Differential Diagnosis
- Conditions Mimicking CES:
- Stroke.
- Vascular claudication.
- Deep venous thrombosis (DVT).
- Muscle cramps.
- Peripheral neuropathy.
- Key Differentiator: Detailed history and physical examination.
Management
- Immediate Actions:
- Recognize CES as a neurosurgical emergency.
- Perform rectal exam to assess anal tone and saddle anesthesia.
- Confirm urinary retention using post-void bladder scan.
- Timing of Symptoms:
- Foot drop developing over 24 hours responds better to urgent decompression.

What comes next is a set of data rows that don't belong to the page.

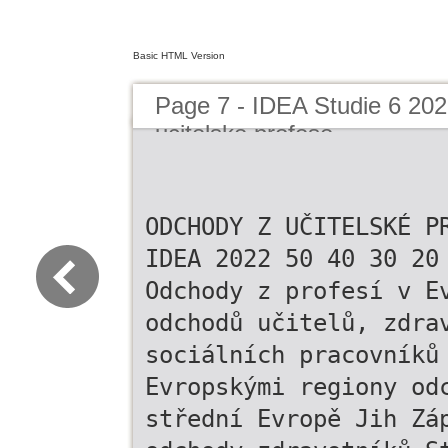
Basic HTML Version
Page 7 - IDEA Studie 6 20
ucitelske profese
ODCHODY Z UČITELSKÉ P
IDEA 2022 50 40 30 20
Odchody z profesí v E
odchodů učitelů, zdra
sociálních pracovníků
Evropskými regiony od
střední Evropě Jih Zá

- Chronic symptoms (e.g., weeks of bowel incontinence) may still require surgery to prevent further deterioration.
- Preoperative Workup:
- Full blood count, electrolytes, coagulation studies, and blood grouping/crossmatching.
Key Takeaways
- History and Examination:
- A thorough history and rectal exam are essential for diagnosing CES.
- Imaging:
- MRI is the gold standard; extend imaging if needed to rule out higher lesions.
- Timing Matters:
- Early surgical intervention improves outcomes, especially for acute symptoms (within 24 hours).
- Laboratory Tests:
- Obtain preoperative labs early to address abnormalities promptly.
Conclusion
- Summary:
- CES is a rare but serious condition requiring prompt recognition and intervention.
- Maintain a high index of suspicion for CES in patients with lower back pain, weakness, and urinary/bowel dysfunction.
- Call to Action:
- Prioritize timely diagnosis and surgical referral to prevent irreversible neurological deficits.